WHAT TO PRODUCE: Repeat only what appears from the line containing "Acceso y admisión de estudiantes" through the last line of the listing below, exactly as written.

EXERCISE MATERIAL:
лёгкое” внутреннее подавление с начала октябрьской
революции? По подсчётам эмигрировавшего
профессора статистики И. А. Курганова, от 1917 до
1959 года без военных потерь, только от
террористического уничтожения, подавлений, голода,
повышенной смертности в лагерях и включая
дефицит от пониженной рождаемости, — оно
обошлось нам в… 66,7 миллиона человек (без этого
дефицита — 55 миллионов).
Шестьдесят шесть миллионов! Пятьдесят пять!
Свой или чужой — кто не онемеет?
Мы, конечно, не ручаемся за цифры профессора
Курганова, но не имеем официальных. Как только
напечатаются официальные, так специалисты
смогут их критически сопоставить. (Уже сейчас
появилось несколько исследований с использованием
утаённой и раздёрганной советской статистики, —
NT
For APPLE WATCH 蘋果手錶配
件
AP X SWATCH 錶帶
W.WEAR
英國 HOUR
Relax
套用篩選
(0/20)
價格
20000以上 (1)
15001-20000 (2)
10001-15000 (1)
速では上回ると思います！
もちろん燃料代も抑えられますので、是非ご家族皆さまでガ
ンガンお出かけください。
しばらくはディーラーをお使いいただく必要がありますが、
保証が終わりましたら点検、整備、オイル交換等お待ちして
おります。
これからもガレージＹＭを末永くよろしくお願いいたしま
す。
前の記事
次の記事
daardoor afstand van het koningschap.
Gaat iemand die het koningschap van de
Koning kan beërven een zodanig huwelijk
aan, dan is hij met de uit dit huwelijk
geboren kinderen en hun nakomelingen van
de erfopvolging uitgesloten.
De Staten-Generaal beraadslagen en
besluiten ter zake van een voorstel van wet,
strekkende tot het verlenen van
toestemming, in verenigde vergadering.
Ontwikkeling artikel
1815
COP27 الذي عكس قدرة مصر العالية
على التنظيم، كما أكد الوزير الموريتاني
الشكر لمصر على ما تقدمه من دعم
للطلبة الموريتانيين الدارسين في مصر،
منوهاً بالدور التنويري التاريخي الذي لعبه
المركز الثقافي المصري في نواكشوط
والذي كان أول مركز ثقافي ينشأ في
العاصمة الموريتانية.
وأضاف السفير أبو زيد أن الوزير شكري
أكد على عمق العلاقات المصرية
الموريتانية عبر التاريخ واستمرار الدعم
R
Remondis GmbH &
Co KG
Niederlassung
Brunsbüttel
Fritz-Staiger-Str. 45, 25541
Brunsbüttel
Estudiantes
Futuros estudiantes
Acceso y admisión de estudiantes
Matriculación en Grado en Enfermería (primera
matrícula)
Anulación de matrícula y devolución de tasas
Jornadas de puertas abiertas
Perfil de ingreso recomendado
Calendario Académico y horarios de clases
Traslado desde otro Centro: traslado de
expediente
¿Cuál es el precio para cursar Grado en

REPLY TO THE TASK:
Acceso y admisión de estudiantes
Matriculación en Grado en Enfermería (primera
matrícula)
Anulación de matrícula y devolución de tasas
Jornadas de puertas abiertas
Perfil de ingreso recomendado
Calendario Académico y horarios de clases
Traslado desde otro Centro: traslado de
expediente
¿Cuál es el precio para cursar Grado en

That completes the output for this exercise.